Complexity team huddle ahead of match versus Digital Chaos (Image provided by Complexity)
It seems the community has an obsession with the top 2 or top 3, If you're outside of that then you're apparently not a strong team. How does that feel as a player to read and see those kind of comments?
CoL.Handsken: I don't think the general community has a very good understanding of what separates a great team, and a good team, so I don't really get affected or read too much into it.
What seperates the two?Good question, I think it it's about detail, and execution while still remaining cohesive as a team and making good decisions. It's about putting strong players together as a unit, to put it short remain in a good place in terms of moral, and following the same directive is important as well. A few of the top teams have more or less of some of these I'd say.
Where does Complexity fit in this good vs great division?
CoL.Handsken: I would say we have a good understanding of teamwork, and what everyone needs to do in terms of winning a game of dota. We understand what it takes, but sometimes we fail in other areas, like decisions, whether those are individual or are made by a captain. We have a lot of experience in competitive gaming, as well as playing together, but we're nowhere near the top players of dota in terms of actual dota games played.
Going back to the day you qualified for the Shanghai Major, I saw the video tweet (above), you guys went mental. How did that rate in comparison to the times with NiP?
CoL.Handsken: I mean, it was a good moment, of course qualifying for the Major meant a lot, because its something most of us never done before. I don't really like to compare the two teams in that regard, I would've been just as happy qualifying to a major with NiP as I am with complexity.
I ask because it seemed from the outside that NiP not qualifying for Frankfurt was kind of the fatal blow to the team that so many people loved. Seems kind of ironic you qualify from the LB final after coming so close at the final stage of Frankfurt qualifier versus Alliance.

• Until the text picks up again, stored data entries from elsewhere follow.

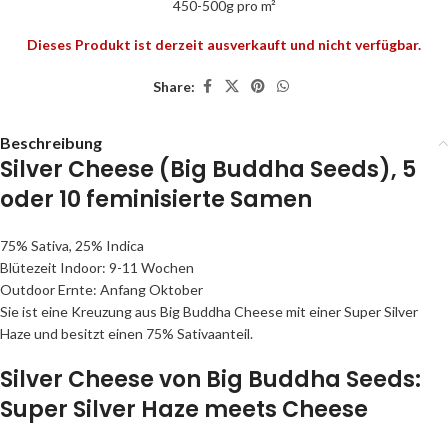
450-500g pro m²
Dieses Produkt ist derzeit ausverkauft und nicht verfügbar.
Share:
Beschreibung
Silver Cheese
(Big Buddha Seeds), 5
oder 10 feminisierte Samen
75% Sativa, 25% Indica
Blütezeit Indoor: 9-11 Wochen
Outdoor Ernte: Anfang Oktober
Sie ist eine Kreuzung aus Big Buddha Cheese mit einer Super Silver
Haze und besitzt einen 75% Sativaanteil.
Silver Cheese von Big Buddha Seeds:
Super Silver Haze meets Cheese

CoL.Handsken: Oh yeah, that's true. The times around the qualifiers are always super stressful for players and not qualifying can definetely hurt teams, and that was for sure what happened with NiP.

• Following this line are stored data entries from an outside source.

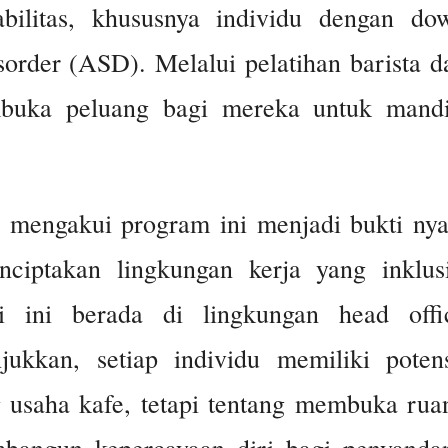
bilitas, khususnya individu dengan do
order (ASD). Melalui pelatihan barista d
buka peluang bagi mereka untuk mandi
mengakui program ini menjadi bukti nya
iptakan lingkungan kerja yang inklusi
i ini berada di lingkungan head offi
ukkan, setiap individu memiliki potens
 usaha kafe, tetapi tentang membuka rua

Although I would like to point out that there's quite a big difference between NiP and Complexity for that qualifier especially, because we hadn't been around for that long when the Shanghai qualifier hit. Which would not make it as big of a blow I think, but still, never fun finishing third or fourth in such a substantial qualifier.

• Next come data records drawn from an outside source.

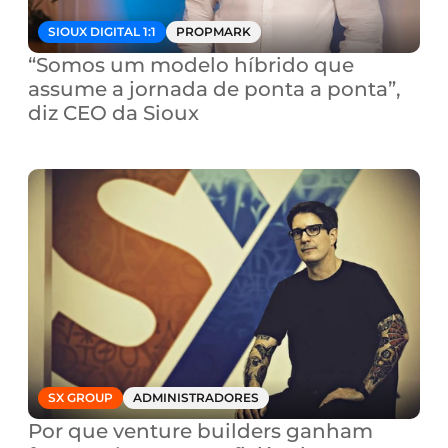
SIOUX DIGITAL 1:1
PROPMARK
“Somos um modelo híbrido que 
assume a jornada de ponta a ponta”, 
diz CEO da Sioux
SX GROUP
ADMINISTRADORES
Por que venture builders ganham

Handsken (middle front) with former NiP team-mates at D2CL Season V (Image by @MalystryxGDS)
That's a good way to look at it. Looking ahead to the Shanghai Major, what are you most excited about? Who do you see doing better East or West?
CoL.Handsken: I'm excited to see what the Valve events are like, but most of all im looking forward to showing the other teams and community what we've got! (smiles) It's much more of a hard call this time around that it has previously been.
I was very impressed with some of the Chinese teams at MDL, and I think they are going to do well, at the same time, the western top teams have been looking solid, as well as some of the newer teams shining a bit more recently.
Where do you expect to finish at the Majors? What would be a good result for you guys?
CoL.Handsken: Top 6 would be a good result, considering we're still quite a new team. For TI we want to be considered some of the best in the world.
Confident! If you had to convert people to be Complexity fans for this Shanghai Major, what would you say to them?
CoL.Handsken: Stay what? (
???) It's something that swindle and the guys kept doing in HoN when they were under the name StayGreen. They would make a chant, that all the fans would join in on 'Stay what? Stay Green!' we've been keeping this one even on dota, or well they have, I'm the new guy (smiles).
Alright so any Twitch chat residents should go for that when it gets underway. Thanks for your time Handsken, any words for the soon-to-be complexity fans?
CoL.Handsken: Just thanks for continued support (smiles).